### AIM OF THE TASK
Extract precisely the lines of the entries below, from the first line through the line containing "हुए अपने शिशु".

### SUPPLIED RECORDS

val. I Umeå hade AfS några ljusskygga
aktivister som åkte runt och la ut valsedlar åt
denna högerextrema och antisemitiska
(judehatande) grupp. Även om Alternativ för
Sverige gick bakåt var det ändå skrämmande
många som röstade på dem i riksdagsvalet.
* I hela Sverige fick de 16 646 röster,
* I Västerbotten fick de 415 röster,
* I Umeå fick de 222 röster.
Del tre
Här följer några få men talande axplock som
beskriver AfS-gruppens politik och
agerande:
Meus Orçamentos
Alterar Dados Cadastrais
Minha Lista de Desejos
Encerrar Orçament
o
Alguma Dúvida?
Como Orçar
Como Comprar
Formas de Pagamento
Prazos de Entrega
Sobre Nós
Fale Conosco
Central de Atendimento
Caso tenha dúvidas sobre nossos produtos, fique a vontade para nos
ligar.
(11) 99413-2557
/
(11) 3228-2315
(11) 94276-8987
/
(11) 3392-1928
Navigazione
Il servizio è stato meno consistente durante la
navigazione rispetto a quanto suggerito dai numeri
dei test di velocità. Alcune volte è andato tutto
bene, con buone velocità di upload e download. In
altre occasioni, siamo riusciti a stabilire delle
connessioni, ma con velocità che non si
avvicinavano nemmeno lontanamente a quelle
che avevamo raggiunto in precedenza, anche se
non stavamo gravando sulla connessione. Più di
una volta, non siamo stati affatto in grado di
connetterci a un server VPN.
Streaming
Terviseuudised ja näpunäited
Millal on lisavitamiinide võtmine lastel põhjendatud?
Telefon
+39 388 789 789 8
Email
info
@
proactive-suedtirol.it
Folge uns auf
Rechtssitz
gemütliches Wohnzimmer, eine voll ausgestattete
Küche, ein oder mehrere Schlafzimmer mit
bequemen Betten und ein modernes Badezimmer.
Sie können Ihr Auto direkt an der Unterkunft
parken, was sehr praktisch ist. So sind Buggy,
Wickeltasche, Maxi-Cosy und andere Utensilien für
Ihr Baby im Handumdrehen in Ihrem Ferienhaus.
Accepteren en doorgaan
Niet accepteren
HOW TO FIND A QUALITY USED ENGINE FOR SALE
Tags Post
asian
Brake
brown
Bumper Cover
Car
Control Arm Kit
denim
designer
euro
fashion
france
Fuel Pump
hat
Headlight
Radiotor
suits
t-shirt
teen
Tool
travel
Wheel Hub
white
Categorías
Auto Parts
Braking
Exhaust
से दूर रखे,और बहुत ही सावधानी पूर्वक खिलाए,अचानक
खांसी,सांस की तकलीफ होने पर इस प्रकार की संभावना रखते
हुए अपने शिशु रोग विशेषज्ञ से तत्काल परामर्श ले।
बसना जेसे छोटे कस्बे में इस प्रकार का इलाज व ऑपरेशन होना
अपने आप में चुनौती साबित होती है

######

### RESPONSE TO THIS EXERCISE
val. I Umeå hade AfS några ljusskygga
aktivister som åkte runt och la ut valsedlar åt
denna högerextrema och antisemitiska
(judehatande) grupp. Även om Alternativ för
Sverige gick bakåt var det ändå skrämmande
många som röstade på dem i riksdagsvalet.
* I hela Sverige fick de 16 646 röster,
* I Västerbotten fick de 415 röster,
* I Umeå fick de 222 röster.
Del tre
Här följer några få men talande axplock som
beskriver AfS-gruppens politik och
agerande:
Meus Orçamentos
Alterar Dados Cadastrais
Minha Lista de Desejos
Encerrar Orçament
o
Alguma Dúvida?
Como Orçar
Como Comprar
Formas de Pagamento
Prazos de Entrega
Sobre Nós
Fale Conosco
Central de Atendimento
Caso tenha dúvidas sobre nossos produtos, fique a vontade para nos
ligar.
(11) 99413-2557
/
(11) 3228-2315
(11) 94276-8987
/
(11) 3392-1928
Navigazione
Il servizio è stato meno consistente durante la
navigazione rispetto a quanto suggerito dai numeri
dei test di velocità. Alcune volte è andato tutto
bene, con buone velocità di upload e download. In
altre occasioni, siamo riusciti a stabilire delle
connessioni, ma con velocità che non si
avvicinavano nemmeno lontanamente a quelle
che avevamo raggiunto in precedenza, anche se
non stavamo gravando sulla connessione. Più di
una volta, non siamo stati affatto in grado di
connetterci a un server VPN.
Streaming
Terviseuudised ja näpunäited
Millal on lisavitamiinide võtmine lastel põhjendatud?
Telefon
+39 388 789 789 8
Email
info
@
proactive-suedtirol.it
Folge uns auf
Rechtssitz
gemütliches Wohnzimmer, eine voll ausgestattete
Küche, ein oder mehrere Schlafzimmer mit
bequemen Betten und ein modernes Badezimmer.
Sie können Ihr Auto direkt an der Unterkunft
parken, was sehr praktisch ist. So sind Buggy,
Wickeltasche, Maxi-Cosy und andere Utensilien für
Ihr Baby im Handumdrehen in Ihrem Ferienhaus.
Accepteren en doorgaan
Niet accepteren
HOW TO FIND A QUALITY USED ENGINE FOR SALE
Tags Post
asian
Brake
brown
Bumper Cover
Car
Control Arm Kit
denim
designer
euro
fashion
france
Fuel Pump
hat
Headlight
Radiotor
suits
t-shirt
teen
Tool
travel
Wheel Hub
white
Categorías
Auto Parts
Braking
Exhaust
से दूर रखे,और बहुत ही सावधानी पूर्वक खिलाए,अचानक
खांसी,सांस की तकलीफ होने पर इस प्रकार की संभावना रखते
हुए अपने शिशु रोग विशेषज्ञ से तत्काल परामर्श ले।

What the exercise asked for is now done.